Meanwhile, Monday morning weather conditions and unpredictable Hanalei River levels on the North Shore caused buses, for the second straight school day, to be put on standby for Hanalei Elementary, Kapaa Middle and High School students. However, schools remained opened as usual, said Bill Arakaki Kauai Complex Area superintendent.
Put your phones down. All these accidents (except the Range Rover) lately have NOTHING to do with speed. It’s distracted driving…and probably a few pot holes. Glad everyone was OK but KPD needs to really crack down on cell phone use. I am CONSTANTLY seeing people on their phones while driving.

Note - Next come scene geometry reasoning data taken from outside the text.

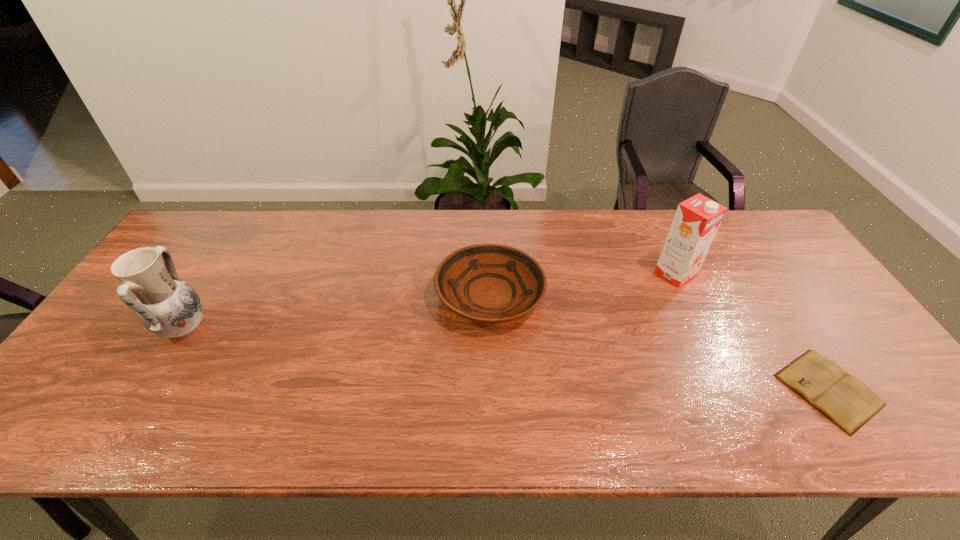 The width and height of the screenshot is (960, 540). What are the coordinates of `object that is the third nearest to the leftmost object` in the screenshot? It's located at (849, 403).

This screenshot has height=540, width=960. Find the location of `blank area in the image that satisfies the following two spatial constraints: 1. on the back side of the second object from left to right; 2. on the left side of the third object from left to right`. blank area in the image that satisfies the following two spatial constraints: 1. on the back side of the second object from left to right; 2. on the left side of the third object from left to right is located at coordinates (490, 274).

The height and width of the screenshot is (540, 960). I want to click on free location that satisfies the following two spatial constraints: 1. on the front side of the plate; 2. on either side of the pottery, so click(x=491, y=329).

Locate an element on the screen. The height and width of the screenshot is (540, 960). free space that satisfies the following two spatial constraints: 1. on the back side of the third object from left to right; 2. on the right side of the third tallest object is located at coordinates (490, 274).

I want to click on free spot that satisfies the following two spatial constraints: 1. on either side of the pottery; 2. on the right side of the book, so click(146, 389).

You are a GUI agent. You are given a task and a screenshot of the screen. Output one action in this format:
    pyautogui.click(x=<x>, y=<y>)
    Task: Click on the vacant position in the image that satisfies the following two spatial constraints: 1. on either side of the leftmost object; 2. on the right side of the shortest object
    The width and height of the screenshot is (960, 540).
    Given the screenshot: What is the action you would take?
    pyautogui.click(x=146, y=389)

Lucky no fatalities. This time. The solution is two-lane divided highways—at least for the island’s main “ring” road artery. How many of our kids have to die before the obvious solution is undertaken? Unfortunately it may take the loss of a life close to someone in leadership (sad but true). Then there’s the whole aspect of inefficiency: time-wasting, fuel-wasting, labor-wasting, leisure-wasting….life wasting. Kauai population has nearly doubled in the last 3 decades with more ppl owning cars—making our roads a lot more dangerous. Let’s take the increased concomitant road, fuel, property, GET and income tax revenues, and get our leadership motivated and get the necessary state and federal aid and build a decent 2-lane divided highway around the island. There are places that would love to have nothing but fallow cane fields in the way of road widening.